» **Problem description**
Among the lines below, restate word for word only those from the line with "visualizza tutti (913, 277)" through the line with "[facebook] (1343, 1489)", with both end lines kept.

======== Provided records ========

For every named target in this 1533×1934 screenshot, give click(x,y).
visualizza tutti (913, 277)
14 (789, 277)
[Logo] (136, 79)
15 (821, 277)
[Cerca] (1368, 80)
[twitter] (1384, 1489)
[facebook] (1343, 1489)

========
======== Provided records ========

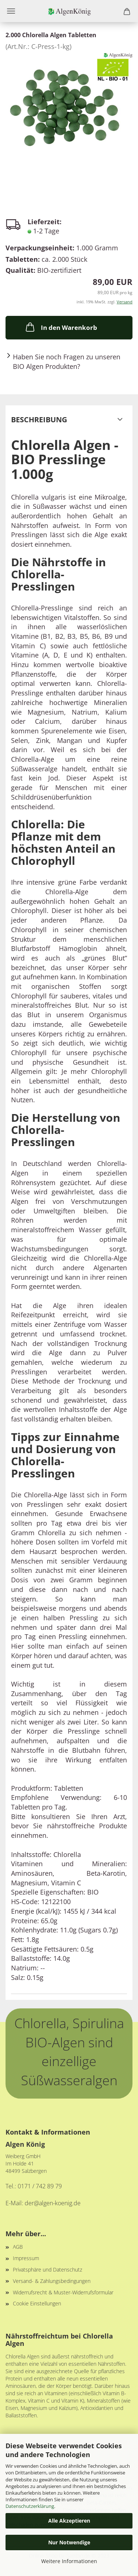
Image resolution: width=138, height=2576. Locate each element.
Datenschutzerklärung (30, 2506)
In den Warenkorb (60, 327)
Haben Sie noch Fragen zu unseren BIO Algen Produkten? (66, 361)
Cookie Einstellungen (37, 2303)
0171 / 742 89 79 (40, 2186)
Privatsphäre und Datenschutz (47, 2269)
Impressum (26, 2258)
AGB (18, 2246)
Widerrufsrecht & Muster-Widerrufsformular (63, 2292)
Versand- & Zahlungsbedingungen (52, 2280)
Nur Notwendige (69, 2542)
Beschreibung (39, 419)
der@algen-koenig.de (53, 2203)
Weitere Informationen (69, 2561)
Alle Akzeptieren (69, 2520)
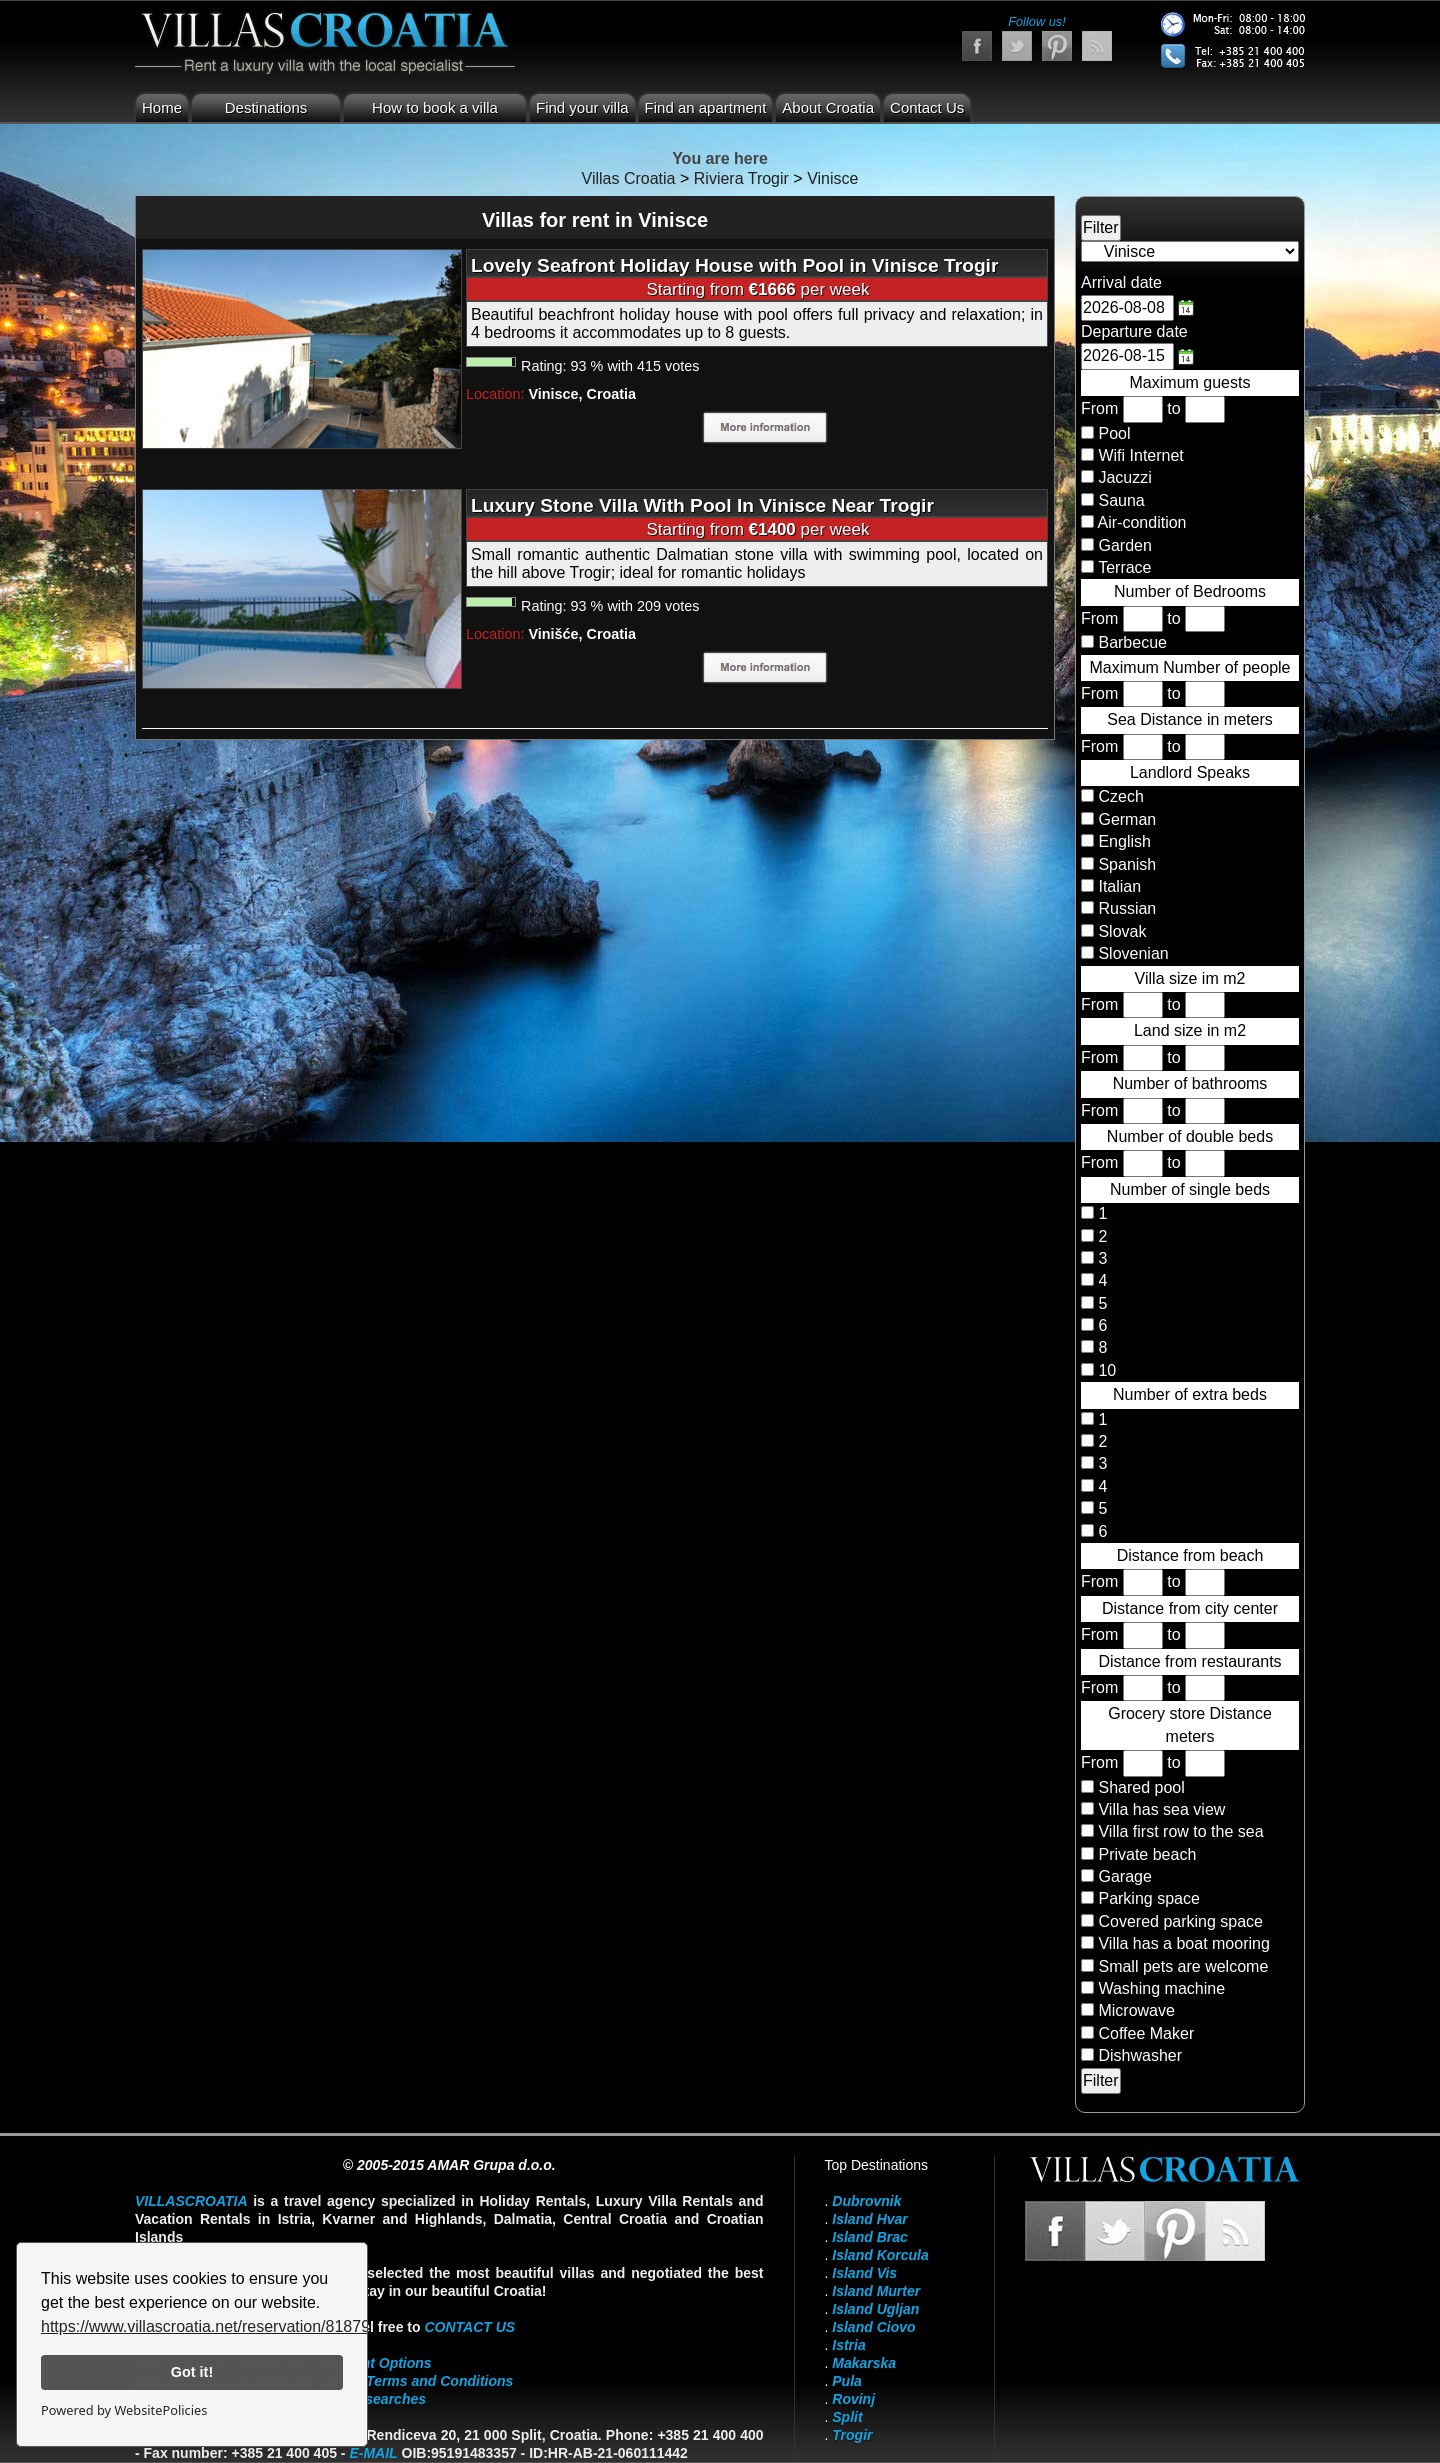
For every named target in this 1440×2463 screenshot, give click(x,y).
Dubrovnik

========

» **Result of this exercise**
visualizza tutti (913, 277)
14 (789, 277)
[Logo] (136, 79)
15 (821, 277)
[Cerca] (1368, 80)
[twitter] (1384, 1489)
[facebook] (1343, 1489)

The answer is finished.